Factual and Procedural Background
Our summary of the background to this case is constrained by the parties’ failure to cite evidence in the record for all the factual assertions in their briefs. Under rule 8.204(a)(1)(C) of the California Rules of Court, both parties were obligated in their briefs to “[s]upport any reference to a matter in the record by a citation to the volume and page number of the record where the matter appears.” Both parties have violated this rule by submitting briefs with numerous missing citations. Because we “must presume that the record contains evidence to support every trial court finding of fact” (Trailer Train Co. v. State Bd. Of Equalization (1986) 180 Cal.App.3d 565, 587), we rely on the trial court’s detailed and well-reasoned statement of decision in summarizing the background.

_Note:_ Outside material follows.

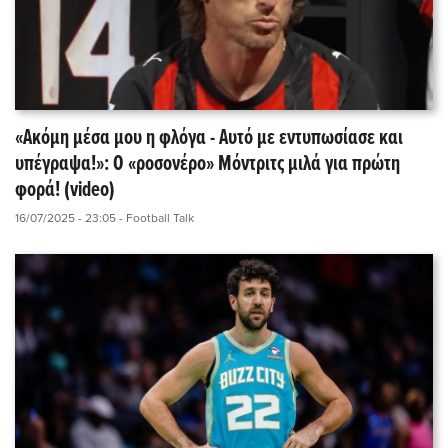
«Ακόμη μέσα μου η φλόγα - Αυτό με εντυπωσίασε και
υπέγραψα!»: Ο «ροσονέρο» Μόντριτς μιλά για πρώτη
φορά! (video)
16/07/2025 - 23:05
- Football Talk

American did not object to the trial court factual findings in its opening brief, and it failed to file a reply brief challenging any of the findings specifically relied upon by Baywood. The absence of a reply brief also means that many of Baywood’s legal arguments are unanswered by American.

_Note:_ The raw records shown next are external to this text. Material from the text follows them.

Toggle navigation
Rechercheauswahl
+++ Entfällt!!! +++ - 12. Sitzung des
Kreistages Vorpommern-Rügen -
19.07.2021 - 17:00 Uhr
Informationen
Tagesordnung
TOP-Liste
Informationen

Plaintiff and respondent Bobby Thompson is the owner of Baywood Service Center (Baywood), a company that offers towing services in the City of Petaluma (City). Defendant and appellant American Tow Service (American) is a competitor of Baywood in the provision of towing services to the City.
We use the name Baywood to refer to plaintiff Thompson, who brought suit individually and dba Baywood.

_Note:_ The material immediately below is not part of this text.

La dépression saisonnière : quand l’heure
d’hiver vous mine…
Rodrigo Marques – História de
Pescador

In August 2000, the Petaluma City Council adopted City Resolution 00-150, which revised the Tow Service Agreement (TSA) governing the 1,200 cars the Petaluma Police Department (Department) anticipated towing each year. The resolution increased the fee imposed by the City on towed vehicles and imposed the fee on all towed vehicles. The resolution also added two addenda to the standard TSA developed by the California Highway Patrol.
According to the Department’s Agenda Report, the goal of Resolution 00-150 and the revised TSA was to generate sufficient revenue to enable the Department’s traffic safety program to “become self-funding and cost-effective” and thereby “further ensure that [the program] will always be in place, even during difficult fiscal times.”
Before and after approval of Resolution 00-150, Baywood informed the City and American that it believed various terms of the TSA were in conflict with portions of the Vehicle Code and the Civil Code and against public policy. The City implemented the new TSA in November 2000.
As explained by the trial court, American towed under the TSA for two and one-half years, from November 2000 until the resolution was repealed and replaced by another resolution and revised TSA. That resolution and TSA are not part of the record. At the time of trial, American continued to tow for the City.
Baywood towed under the TSA from November 2000 until approximately March 2001, when it was removed from the City’s tow list. Baywood was advised by the City that it would not be permitted to apply for reinstatement to the tow list unless it agreed to abide by all the terms of the TSA. Baywood has not towed for the City since it was removed from the tow list. Before that time, City tows accounted for 95 percent of Baywood’s towing business. Towing jobs that would have gone to Baywood were allocated to American and another competitor, Dion’s Downtown Towing.
Baywood filed the present action in December 2000, seeking declaratory relief, injunctive relief, and restitution on the grounds that various provisions of the resolution and TSA violate Vehicle Code sections 12110 and 22850-22856 and Civil Code sections 3067-3073. Baywood alleged that American was engaging in an unlawful business practice within the meaning of the unfair competition law (Business and Professions Code section 17200 et seq.) by towing for the City under the TSA.
According to the trial court’s decision, the City and the Department were dismissed as defendants before trial pursuant to a settlement agreement.
An additional plaintiff, David Clark (individually and dba Dave’s Auto Body & Painting), was dismissed as a party at his request. An additional defendant, Dion’s Downtown Towing, was severed from the case following its filing for bankruptcy.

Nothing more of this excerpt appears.